Search code examples
pythonlistnlppickleshelve

Ways to store and access large (~10 GB) lists in Python?


I have a large set of strings that I'm using for natural language processing research, and I'd like a nice way to store it in Python.

I could use pickle, but loading the entire list into memory would then be an impossibility (I believe), as it's about 10 GB large, and I don't have that much main memory. Currently I have the list stored with the shelve library... The shelf is indexed by strings, "0", "1", ..., "n" which is a bit clunky.

Are there nicer ways to store such an object in a single file, and still have random (ish) access to it?

It may be that the best option is to split it into multiple lists.

Thanks!


Solution

  • Depending upon how you intend to get at the data, SQLite3 might be the best approach. SQLite3 is excellent at random access to relational data, but if your data is not very relational, it might not make as much sense. (Even if all your have is an 'id' number and then your string, I think SQLite3 for underlying storage of your strings might be great.)

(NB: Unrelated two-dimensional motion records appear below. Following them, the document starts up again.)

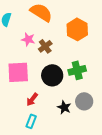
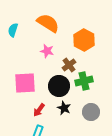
pink star: (28, 39) -> (47, 51), moved
brown cross: (45, 46) -> (69, 65), moved
black star: (64, 107) -> (64, 108), moved

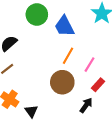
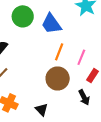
black arrow: (86, 105) -> (84, 97), turned 126
black triangle: (31, 111) -> (42, 110), moved

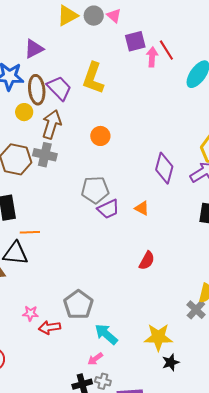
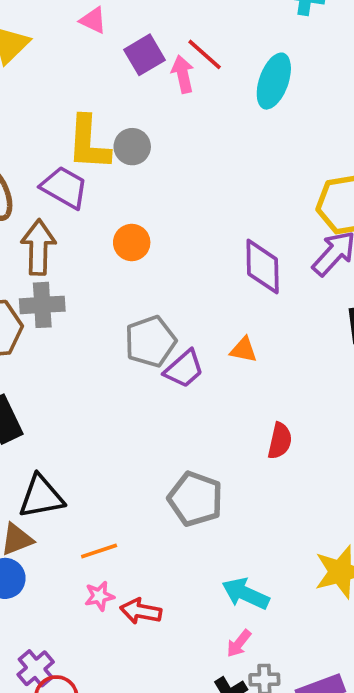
gray circle: (94, 16) -> (132, 147), moved
purple trapezoid: (59, 88) -> (64, 187), moved
orange line: (30, 232) -> (99, 551), moved
gray pentagon: (78, 305) -> (195, 499), moved
red arrow: (49, 327) -> (141, 611), turned 35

    If you can figure out some mechanism to group together your strings by some way that you'd use them (say, if some of your sentences have implied objects or subjects, and you'd like to do research on them specifically; or depending upon the source of your strings, whether it be formal or informal or hyperinformal) or something like that, then you could reduce the 'working set' of your data significantly by partitioning it, and potentially drastically improving throughput of your research. But if you intend on truly random access then one big pile might be best.

    Hope this helps.